2. Recycling Alkaline Zinc Air /Zinc Carbon Batteries
Alkaline Zinc Air /Zinc Carbon Batteries are 99.9% recycled in an innovative mechanical dismantling process where the battery parts are sorted into three end products. These parts include 1) steel, 2) paper and plastic, and 3) zinc and manganese concentrate. They are then all taken back to recycling facilities where they are re-used to make new products.
3. Recycling Lithium Ion, Nickel Metal Hydride, Nickel-Cadmium Batteries
99.9% of the components of these batteries are recycled into reusable products. Before smelting, plastics are separated from the metal components and the resultant pieces reused for making respective material products. The remains are smelted through a High-Temperature Metal Reclamation (HTMR) process. The process allows for the recovery of metals such as iron, manganese, nickel, and chromium. The extraction of these metals typically utilizes Hydro-metallurgical and Pyro-metallurgical processes. Recovered parts are then taken through recycling facilities to be reused in making new products.
4. Recycling Lithium Batteries
The batteries are hammered to release the inner battery components. The plastics are removed and the inner parts shredded into smaller pieces. The resultant debris is submerged in basic (caustic) water to neutralize the electrolytes. The ferrous and non-ferrous metals are then separated. Clean scrap metals are later used for manufacturing new products or sold to recyclers. The remaining solution is then filtered and taken through the process of recovering carbon and lithium. Some of the recovered carbon is recycled while lithium is converted to lithium carbonate which is used to produce foil and lithium ingot metal for batteries.

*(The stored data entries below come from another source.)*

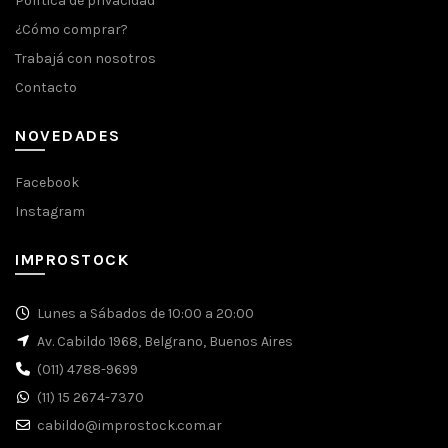
Política de privacidad
¿Cómo comprar?
Trabajá con nosotros
Contacto
NOVEDADES
Facebook
Instagram
IMPROSTOCK
Lunes a Sábados de 10:00 a 20:00
Av. Cabildo 1968, Belgrano, Buenos Aires
(011) 4788-9699
(11) 15 2674-7370
cabildo@improstock.com.ar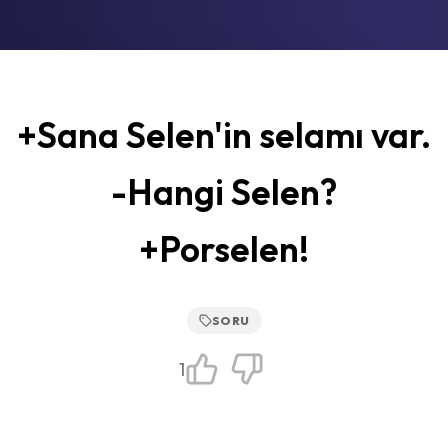
+Sana Selen'in selamı var.
-Hangi Selen?
+Porselen!
SORU
1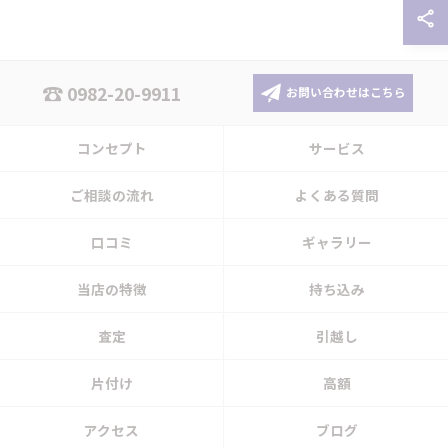
0982-20-9911
お問い合わせはこちら
コンセプト
サービス
ご相談の流れ
よくある質問
口コミ
ギャラリー
当店の特徴
持ち込み
査定
引越し
片付け
高額
アクセス
ブログ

5. Recycling Mercury Batteries
Mercury batteries are handled with great care and recycled through a controlled-temperature due to the highly toxicity of the heavy metals in them. The Hydro-metallurgical and Pyro-metallurgical recycling processes are used but in a highly controlled material extraction environment. Eliminated mercury is reused for manufacturing new mercury based batteries, in dental amalgams and metric instruments, and for fluorescent lighting. Other components such as plastics and metallic materials are re-used for manufacture of their respective products. However, a point to note is that the manufacture of mercury containing batteries has been decreasing and even prohibited in some countries due to their potential threat to human and environmental health.